A42Vは既に三本の脚を失っています。残っているのは、右側に三本、左側に二本。冷静になってみると、平地であってもまだ歩けていることの方が不思議です。
そうこうしている間にも、A42Vは一度こけかけたというのに懲りずにまた岩山を登り始めました。
「これじゃいつか本当に横転します!」
「北に誘導しましょう。音を、北に……」
その時、岩山に寄りかかるようにしてジタバタしていたA42Vが機敏に北に砲を向けました。そして、北東方向に惹かれるように動き始めます。
咄嗟にマップに目を走らせるリアシュが、A42Vの目指す先のものを見つけました。
「レオパルト軽がM3と接敵したようですわ!」
村落エリアの北部でCRST含むチーム連合と砲火を交えたレオパルト軽戦車搭乗のチームTSHB。CRSTにとって二度目だったA42Vの特殊攻撃を逃れた後、北東の森林にて情勢を窺っていたのが、先ほどA42Vとの戦闘から奇跡的な生還を成し遂げたM3中戦車と出会ったようです。
どちらが撃ったか知りませんが、アコはTSHBではないかと予想しました。A42Vに追い回されたばかりのM3がわざわざ撃つことは無いでしょう。
「好都合……ツイていますわ」
リアシュが悪い微笑みを浮かべながら見下ろす先で、通行路から脚を踏み外したA42Vが腹を叩きつけて転び、そのまま滑り落ちて、先ほど自分で吹き飛ばした森の木々を上から圧し折って止まりました。アコとリアシュをかなりドキッとさせましたが、左右合わせて残り五本の脚を器用に動かして再び起き上がります。
「ヒヤヒヤするっ!」
「……A42Vが反転したことにMAGIが気付けば、再び発砲してしまう可能性があります。ウドミ、急行してください」
「かしこまりました」
最早隠れる必要もないとばかりに稜線を遠慮なく越えて平らな台地を駆け始めるカヴェナンターは、先ほどアコがダッシュで往復した道のりを一分もせずに走り抜け、すぐにIS-2の長い砲身が見える距離まで近付きました。

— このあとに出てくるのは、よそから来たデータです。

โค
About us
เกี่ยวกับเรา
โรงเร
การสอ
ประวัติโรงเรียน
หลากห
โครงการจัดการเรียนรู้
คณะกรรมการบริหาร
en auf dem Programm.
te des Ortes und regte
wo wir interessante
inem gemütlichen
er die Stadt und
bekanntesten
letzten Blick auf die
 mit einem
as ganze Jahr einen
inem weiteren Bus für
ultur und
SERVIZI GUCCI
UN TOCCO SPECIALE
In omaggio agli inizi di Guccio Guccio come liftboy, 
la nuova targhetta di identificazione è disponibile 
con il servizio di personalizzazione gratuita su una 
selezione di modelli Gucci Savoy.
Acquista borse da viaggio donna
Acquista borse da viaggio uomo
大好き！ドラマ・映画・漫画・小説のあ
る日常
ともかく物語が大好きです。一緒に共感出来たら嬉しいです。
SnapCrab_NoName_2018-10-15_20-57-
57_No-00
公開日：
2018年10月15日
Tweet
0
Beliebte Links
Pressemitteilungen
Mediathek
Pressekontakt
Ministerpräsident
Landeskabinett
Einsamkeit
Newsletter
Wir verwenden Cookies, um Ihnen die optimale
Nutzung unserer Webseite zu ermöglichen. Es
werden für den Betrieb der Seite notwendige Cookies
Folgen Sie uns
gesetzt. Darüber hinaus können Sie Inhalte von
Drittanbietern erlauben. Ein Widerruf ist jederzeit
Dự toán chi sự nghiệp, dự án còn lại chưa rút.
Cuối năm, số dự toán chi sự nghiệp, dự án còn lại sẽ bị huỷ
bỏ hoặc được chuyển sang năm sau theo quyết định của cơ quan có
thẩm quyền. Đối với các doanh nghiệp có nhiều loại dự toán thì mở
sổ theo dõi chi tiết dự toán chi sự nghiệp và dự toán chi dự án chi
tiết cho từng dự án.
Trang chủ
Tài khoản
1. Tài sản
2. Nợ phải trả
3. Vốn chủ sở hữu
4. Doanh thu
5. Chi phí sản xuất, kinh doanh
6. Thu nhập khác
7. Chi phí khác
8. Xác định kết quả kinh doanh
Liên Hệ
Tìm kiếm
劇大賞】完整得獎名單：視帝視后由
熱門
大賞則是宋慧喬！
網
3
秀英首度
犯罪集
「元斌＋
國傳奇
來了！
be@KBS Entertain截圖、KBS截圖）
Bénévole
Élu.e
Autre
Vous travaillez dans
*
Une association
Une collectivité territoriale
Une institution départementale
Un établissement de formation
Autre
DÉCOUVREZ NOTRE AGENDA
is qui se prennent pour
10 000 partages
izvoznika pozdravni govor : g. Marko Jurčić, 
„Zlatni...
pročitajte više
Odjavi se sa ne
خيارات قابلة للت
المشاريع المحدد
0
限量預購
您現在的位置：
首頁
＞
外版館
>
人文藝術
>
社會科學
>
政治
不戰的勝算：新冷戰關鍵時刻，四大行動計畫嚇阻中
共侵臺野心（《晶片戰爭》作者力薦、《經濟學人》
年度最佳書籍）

その主砲が今、上へと角度を変えています。
「射撃しようとしてる!」
「ウドミ、間に合わせてくださいまし」
「もちろんですわ!」
威勢よく答えたウドミはIS-2の射線に横から割り込み、あろうことか今も空に向かって仰角を取ろうと動く砲口の目の前で急停車しました。アコも、流石のリアシュも、こめかみに汗を垂らします。ほとんど接しそうな距離で、恐らく装填済みかつ引き金に指のかかっている砲口と見つめ合うというドキドキ体験は数秒で終わり、ハッチが二つに開いてレッドが上半身を見せました。

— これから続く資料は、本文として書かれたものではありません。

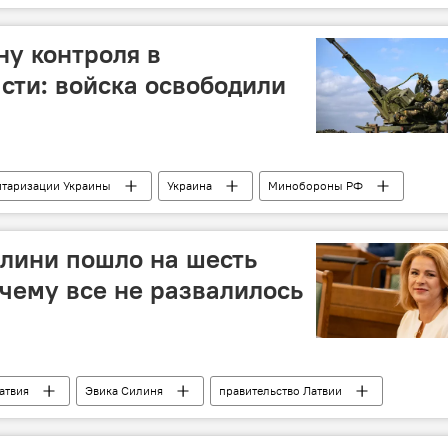
у контроля в
сти: войска освободили
итаризации Украины
Украина
Минобороны РФ
техника
военнослужащие
ВС РФ
ВСУ
лини пошло на шесть
чему все не развалилось
атвия
Эвика Силиня
правительство Латвии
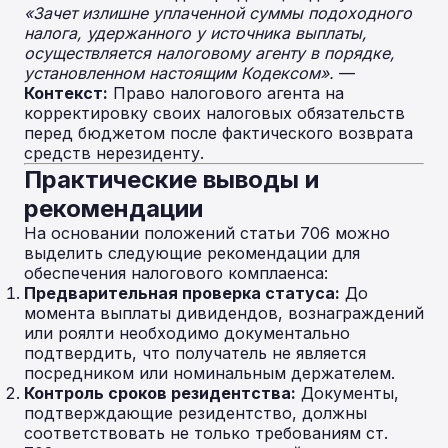
«Зачет излишне уплаченной суммы подоходного
налога, удержанного у источника выплаты,
осуществляется налоговому агенту в порядке,
установленном настоящим Кодексом».
—
Контекст:
Право налогового агента на
корректировку своих налоговых обязательств
перед бюджетом после фактического возврата
средств нерезиденту.
Практические выводы и
рекомендации
На основании положений статьи 706 можно
выделить следующие рекомендации для
обеспечения налогового комплаенса:
Предварительная проверка статуса:
До
момента выплаты дивидендов, вознаграждений
или роялти необходимо документально
подтвердить, что получатель не является
посредником или номинальным держателем.
Контроль сроков резидентства:
Документы,
подтверждающие резидентство, должны
соответствовать не только требованиям ст.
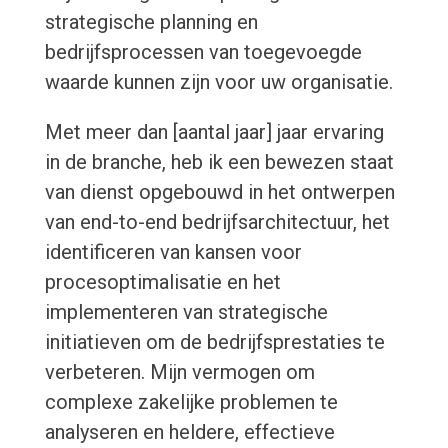
strategische planning en
bedrijfsprocessen van toegevoegde
waarde kunnen zijn voor uw organisatie.
Met meer dan [aantal jaar] jaar ervaring
in de branche, heb ik een bewezen staat
van dienst opgebouwd in het ontwerpen
van end-to-end bedrijfsarchitectuur, het
identificeren van kansen voor
procesoptimalisatie en het
implementeren van strategische
initiatieven om de bedrijfsprestaties te
verbeteren. Mijn vermogen om
complexe zakelijke problemen te
analyseren en heldere, effectieve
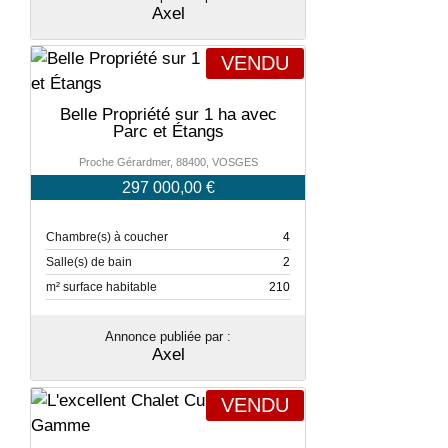
Axel
VENDU
Belle Propriété sur 1 ha avec
Parc et Étangs
Proche Gérardmer, 88400, VOSGES
297 000,00 €
Chambre(s) à coucher
4
Salle(s) de bain
2
m² surface habitable
210
Annonce publiée par :
Axel
VENDU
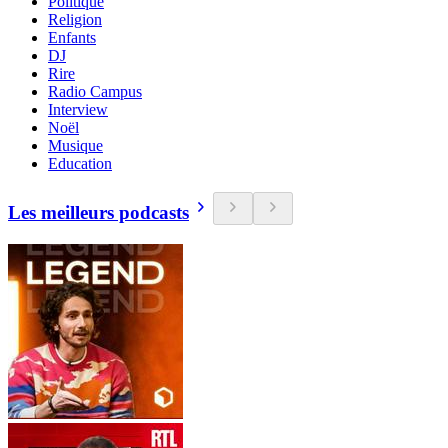
Politique
Religion
Enfants
DJ
Rire
Radio Campus
Interview
Noël
Musique
Education
Les meilleurs podcasts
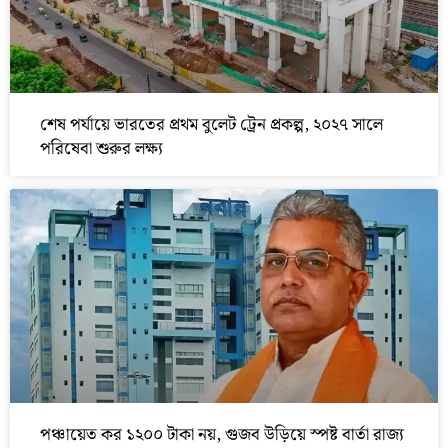
শেষ পর্যায়ে ভারতের প্রথম বুলেট ট্রেন প্রকল্প, ২০২৭ সালে
পরিষেবা শুরুর লক্ষ্য
পঞ্চায়েত কর ১২০০ টাকা নয়, গুজব উড়িয়ে স্পষ্ট বার্তা রাজ্য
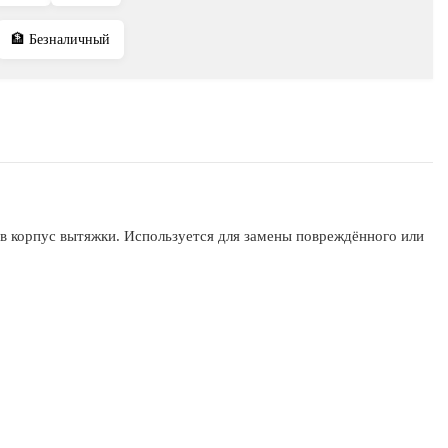
🏦 Безналичный
н в корпус вытяжки. Используется для замены повреждённого или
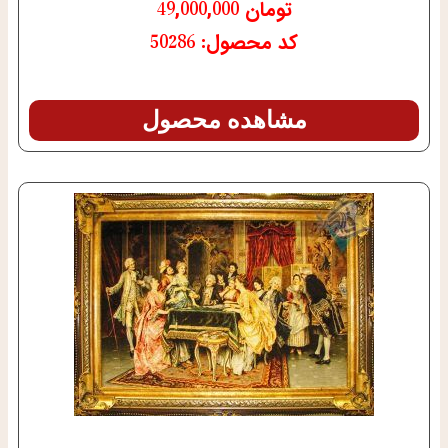
تومان
49,000,000
کد محصول: 50286
مشاهده محصول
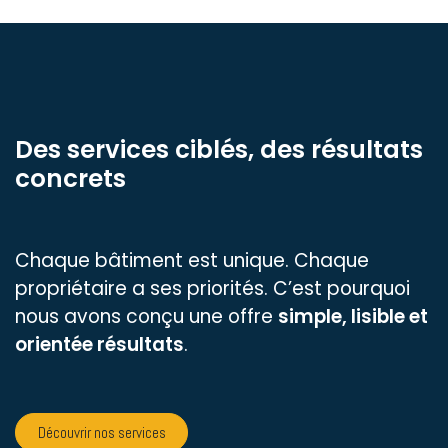
Des services ciblés, des résultats
concrets
Chaque bâtiment est unique. Chaque
propriétaire a ses priorités. C’est pourquoi
nous avons conçu une offre
simple, lisible et
orientée résultats
.
Découvrir nos services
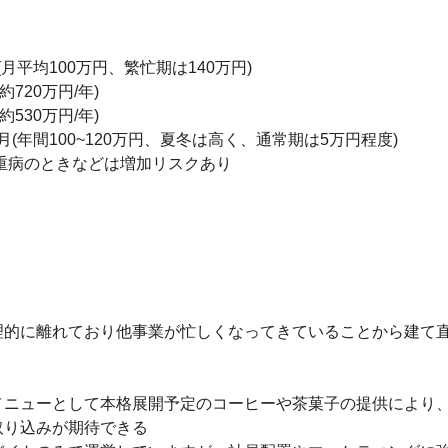
月平均100万円、繁忙期は140万円)

20万円/年)

30万円/年)

月(年間100~120万円、夏冬は高く、通常期は5万円程度)

重病のときなどは増加リスクあり

的に離れており他事業が忙しくなってきていることから建て直
ニューとして本格展開予定のコーヒーや茶菓子の提供により、
り込みが期待できる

場合によっては喧嘩と受け取られても文句の言えないアグレッシブ停車でしたが、レッドはいつもの慇懃な態度で尋ねてきます。
「A42Vが離れていこうとしているので再びこちらに呼び戻そうとしたのですが、何か問題が?」
冷や汗を拭ったリアシュがこちらもハッチから頭を出し、すました顔で理由を説明しようとした時でした。
南東で90ミリ砲が火を噴きました。